Realizzato nel 2003 e costato 9 milioni di euro, l’impianto consortile di depurazione nasce per raccogliere e depurare reflui che, dopo aver viaggiato per otto chilometri lungo la Statale 106, vanno a finire nell’impianto di depurazione sito in località Sant’Antonio, a Bianco (Comune capofila).
Una scelta azzardata quella di collettare in un territorio che di abitanti ne fa circa 3mila – e dopo un tragitto di vari chilometri – i reflui fognari di più di 10mila abitanti. Senza tenere conto che il suolo, lungo tale percorso, presenta numerosi dislivelli, curvature e che la destinazione finale è situata a monte della condotta principale.

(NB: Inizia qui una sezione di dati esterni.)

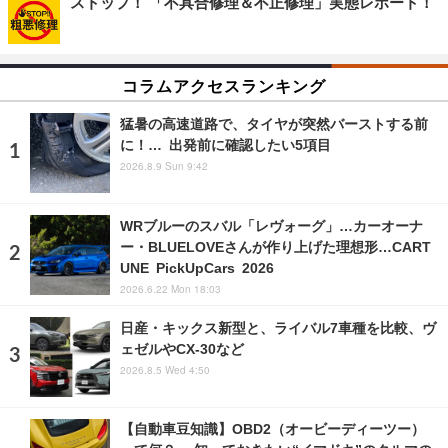
ストップ！ 「不具合修理＆不正修理」実態レポート！
コラムアクセスランキング
猛暑の高速道路で、タイヤが突然バーストする前
に！… 出発前に確認したい5項目
2026.8.9 Sun 9:42
WRブルーのスバル「レヴォーグ」…カーオーナ
ー・BLUELOVEさんが作り上げた理想形…CART
UNE PickUpCars 2026
2026.6.22 Mon 18:03
日産・キックス新型と、ライバル7車種を比較、ヴ
ェゼルやCX-30など
2026.8.5 Wed 4:50
【自動車豆知識】OBD2（オービーディーツー）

Il sistema, così concepito, necessita di numerose stazioni di sollevamento che si sono dimostrate fin da subito l’anello debole dell’impianto, poiché ad ogni mancato funzionamento di una stazione di sollevamento si ferma tutto l’impianto.

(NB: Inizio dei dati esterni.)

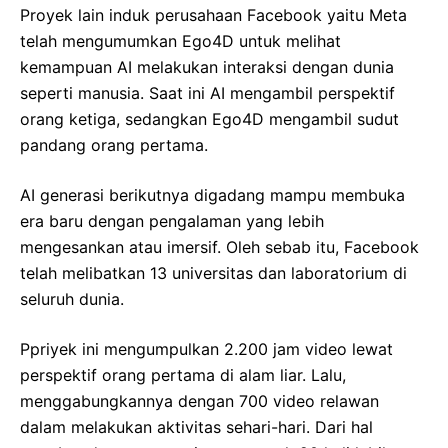
Proyek lain induk perusahaan Facebook yaitu Meta
telah mengumumkan Ego4D untuk melihat
kemampuan AI melakukan interaksi dengan dunia
seperti manusia. Saat ini AI mengambil perspektif
orang ketiga, sedangkan Ego4D mengambil sudut
pandang orang pertama.
AI generasi berikutnya digadang mampu membuka
era baru dengan pengalaman yang lebih
mengesankan atau imersif. Oleh sebab itu, Facebook
telah melibatkan 13 universitas dan laboratorium di
seluruh dunia.
Ppriyek ini mengumpulkan 2.200 jam video lewat
perspektif orang pertama di alam liar. Lalu,
menggabungkannya dengan 700 video relawan
dalam melakukan aktivitas sehari-hari. Dari hal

Le tubazioni, inoltre, nonostante abbiano superato il collaudo, non sono mai state adatte al compito da assolvere: mancano di troppo pieno, di valvole di sfiato, della giusta pendenza. E risultano sottodimensionate: sono tubi pn6 che si lesionano ad ogni colpo d’ariete causato dalle pompe di sollevamento.
La portata viaggia a pressioni troppo elevate, e le condotte cedono puntualmente, soprattutto nei tratti più critici: le due fiumare Careri e Bonamico.

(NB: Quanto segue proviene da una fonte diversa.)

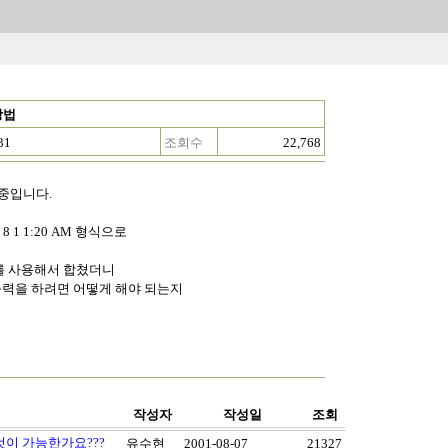
방법
31
조회수
22,768
 중입니다.
때
 8 1 1:20 AM 형식으로
' 를 사용해서 합쳤더니
로 출력을 하려면 어떻게 해야 되는지
작성자
작성일
조회
것이 가능한가요???
유수현
2001-08-07
21327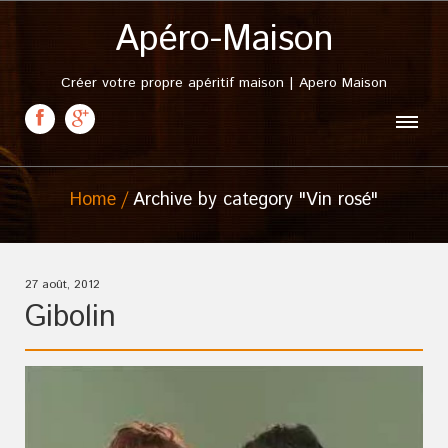
Apéro-Maison
Créer votre propre apéritif maison | Apero Maison
Home
Archive by category "Vin rosé"
27 août, 2012
Gibolin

Su questo “affaire” si sono schiantati i propositi di tre amministrazioni comunali (Carpentieri, Zappavigna e Mittiga), sei prefetti (D’Onofrio, De Sena, Musolino, Varratta, Piscitelli e Sammartino) e quattro commissari prefettizi (Crea, Consolo, Correale, Gentile), e di un manipolo di progettisti, direttori dei lavori e collaudatori.
Il 9 maggio 2007 il sindaco di Bovalino, Francesco Zappavigna, così si espresse: «Se non si metteranno a posto i sistemi di adduzione delle fogne che da Bovalino debbono giungere a Bianco, dove qualche anno fa è stato costruito l’impianto di depurazione, questa estate sarà ricordata come la prima nella storia col divieto assoluto di balneazione. Il mare di Bovalino sta diventando una fogna a cielo aperto». Perché già nel 2007 il “Careri” era un vero torrente di liquami, nauseabondi e pericolosi, puntualmente riversati a mare, nonostante i tentativi di affossare le acque putride per creare un qualche filtraggio.
Una megaopera fallimentare, così come lo stesso “Consorzio” esistente solo sulla carta, ma oggetto di numerosi finanziamenti “riparatori”.
Inutile sottolineare che, negli anni, sono stati investiti centinaia di migliaia di euro per interventi di somma urgenza che non sono serviti per trovare una soluzione definitiva al problema.
Oggi la popolazione bovalinese convive rassegnata con i disagi più evidenti (cattivi odori e inquinamento del mare), mentre paga lo scotto, incosciente, dell’inquinamento “invisibile” certificato, tra l’altro, da ben due cicli di analisi delle acque commissionate a luglio e agosto 2016 dall’Osservatorio ambientale Diritto per la vita.